Examples that illustrate most avoidance (top) and least avoidance (bottom) of 2-lane highways by Canada lynx based on GPS locations, western Colorado. Night locations (20:00 h–06:00 h) are shown in blue, while day locations (07:00 h–19:00 h) are shown in yellow. Even the individual exhibiting most highway avoidance (top) frequently used habitats immediately adjacent to the road. (For interpretation of the references to color in this figure legend, the reader is referred to the web version of this article.)
Three
of 5 lynx with adjacent home ranges crossed the four-lane interstate
I-70 on 25 occasions. These crossings provided important anecdotal
observations of behavior associated with crossing a high traffic volume
highway, but the number of observations was insufficient for statistical
evaluation with a resource selection function. These lynx mostly
crossed I-70 near first- and second-order stream tributaries where
eastbound interstate lanes were elevated by bridges 75–100 m long and
15–25 m in height with continuous tall woody vegetation underneath. The
highway median between east and west-bound traffic in these areas was
approximately 150–200 m wide and included patches of forest cover.
Although traffic averaged approximately 1200 vehicles/hr during the day,
volume was reduced to <200 vehicles/hr between 0100 h and 0500 h (Colorado Department of Transportation, 2014).

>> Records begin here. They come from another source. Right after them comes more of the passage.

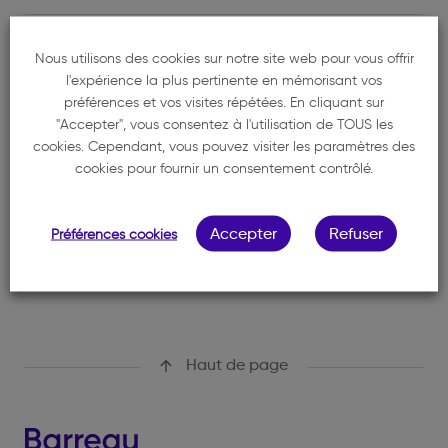
CASE
704
Nous utilisons des cookies sur notre site web pour vous offrir
l'expérience la plus pertinente en mémorisant vos
ANNÉE DE SERMENT
2012
préférences et vos visites répétées. En cliquant sur
"Accepter", vous consentez à l'utilisation de TOUS les
LANGUES PARLÉES
Anglais
cookies. Cependant, vous pouvez visiter les paramètres des
Espagnol
cookies pour fournir un consentement contrôlé.
Accepter
Refuser
Préférences cookies
Haut de page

Seven of 25 crossings occurred during this 0100–0500 h period of low
traffic, while 9 crossings occurred during other dark hours. Snow
tracking data from an independent data set of lynx not included in this
study indicated that lynx successfully crossed I-70 on at least three
occasions, all about 30 km east of where collared individuals crossed.
Large elevated bridges over natural habitat were absent from this
stretch of the interstate and these crossings occurred at grade, over
the road surface. However, two lynx in the independent data set were
killed while attempting to cross at grade in this area and two were
killed attempting to cross at grade near the underpasses described
above. It is unclear whether those killed while attempting to cross I-70
had crossed successfully in previous attempts.
3.2. RSF models at multiple scales
At
the fine scale, lynx were most influenced by vegetation
characteristics. No topographic or highway infrastructure covariates
performed better than null models in univariate analyses, so they were
not considered further. Based on final multivariate models, lynx
selected highway crossing zones that were closer to vegetative cover
(MaxDistCover) and had greater mean basal area (AvgBasalArea) (Table 1). There were five models within four ΔAIC; following Arnold (2010),
we considered models that differed by one extra parameter but were
within two AIC of the top-performing model to contain uninformative
terms. Thus, only MaxDistCover and AvgBasalArea were meaningful
predictors of lynx crossings, although AvgBasalArea was only weakly
predictive, as its 95% confidence interval slightly overlapped zero (Table 3).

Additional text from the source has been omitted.